Mark Beckman

Montana High School Association executive director Mark Beckman says his organization made the only decision it could Friday after coronavirus was discovered in Montana.

BOZEMAN — For Mark Beckman and the Montana High School Association, it was damned if you did and damned if you didn’t from the get-go this week.

And that scenario only magnified Friday night — during semifinals at four high school state basketball tournaments — when word came from the state that four presumptive cases of coronavirus had been reported in Montana, three in counties sporting crowded arenas.

For MHSA’s executive director and his board, the line had finally been crossed for the final state to be staging its state tournaments.

“It was a difficult situation because you’re looking at what is the best decision in regards to participants and fans,” Beckman said on a Saturday afternoon where gyms expected to be at a crescendo of excitement were mostly hollowed-out shells.

“But as you look at it in this particular case, it was a health issue.”

In short, the coronavirus risk had elevated from what Beckman described as a low threshold to a middle threshold. The plan all along had been to cancel if coronavirus cases arrived in Montana and weren’t isolated to, say, a hospital or senior care center.

Once made aware of the virus’ discovery in or around Billings, Butte and Bozeman plus Helena, the MHSA doubled back with state and local health officials. Beckman, with support of his board, then made the final call at around 9 p.m. Friday.

That was less than five hours after the MHSA had issued a statement citing Montana remaining one of three coronavirus-free states as the reason games were continuing as scheduled.

“It’s the most difficult, that’s for sure,” Beckman said of where canceling ranked among challenging decisions over his 16 years as executive director and seven as an assistant. “But to make those decisions, you have to have a lot of input — experts with the health department, and a very supportive board.

“It’s a decision I was very comfortable with. When it got to this point, where if it got here this is what we’re going to do, you just have to do it.”

Naturally, the feedback has run the gamut.

People who applauded him for staying the course early in the week now are upset that the plug was pulled with one day remaining. People who thought it reckless to stage the event amid a creeping pandemic are cheering the decision to halt it.

“Yeah, it was a difficult night,” Beckman said with a chuckle.

If there is consolation, he said, it’s the tournaments at least had arrived at a place where the MHSA could crown champions, even if they're shared in all four boys and girls classifications.

Shock, anger and tears were among the emotions for disbelieving players, coaches and fans.

“We did get to a place in the tournaments that I believe was a good place to say we do have two undefeated teams, and everyone had two days to come experience the tournaments,” Beckman said.

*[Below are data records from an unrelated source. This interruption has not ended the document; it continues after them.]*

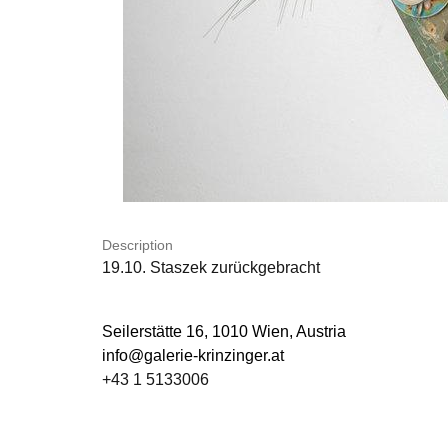
Description
19.10. Staszek zurückgebracht
Seilerstätte 16,
1010 Wien, Austria
info@galerie-krinzinger.at
+43 1 5133006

As teams and fans were packing up to hit the road Saturday — some facing snowy drives as long as 600 miles — a few kicked around the idea of teams such as the Scobey and Fairview boys as well as the Belt and Roy-Winifred girls meeting in a neutral gym to determine unofficial champions.

Beckman said there’s nothing stopping them from doing just that.

“Yeah, they can do it unofficially,” he said. “We’ll still have co-champions.”

Beckman said he hopes when the teams and communities eventually reconcile the events of Friday they’ll reflect and realize they were a part of a unique chapter in the state’s sports history, albeit "not a great part,” he conceded.

As for spring sports, Beckman said he will try to gather a quorum of MHSA board members early next week and discuss options. Once they’re able to get a large enough group and hash it out, they’ll announce their plan for spring.

In the meantime, Beckman will long remember the past 72 hours and forever be steadfast that the MHSA made the prudent choice Friday. The group was in constant contact with state health officials as well as leaders in Washington, Wyoming and other neighboring states.

“I really believe it went the only way it could,” Beckman said when asked if in 20-20 hindsight any other choices could’ve been made. “I think we were very prepared, we had a good plan coming in, and good lines of communication.

“We made the decision I believe was the right decision.”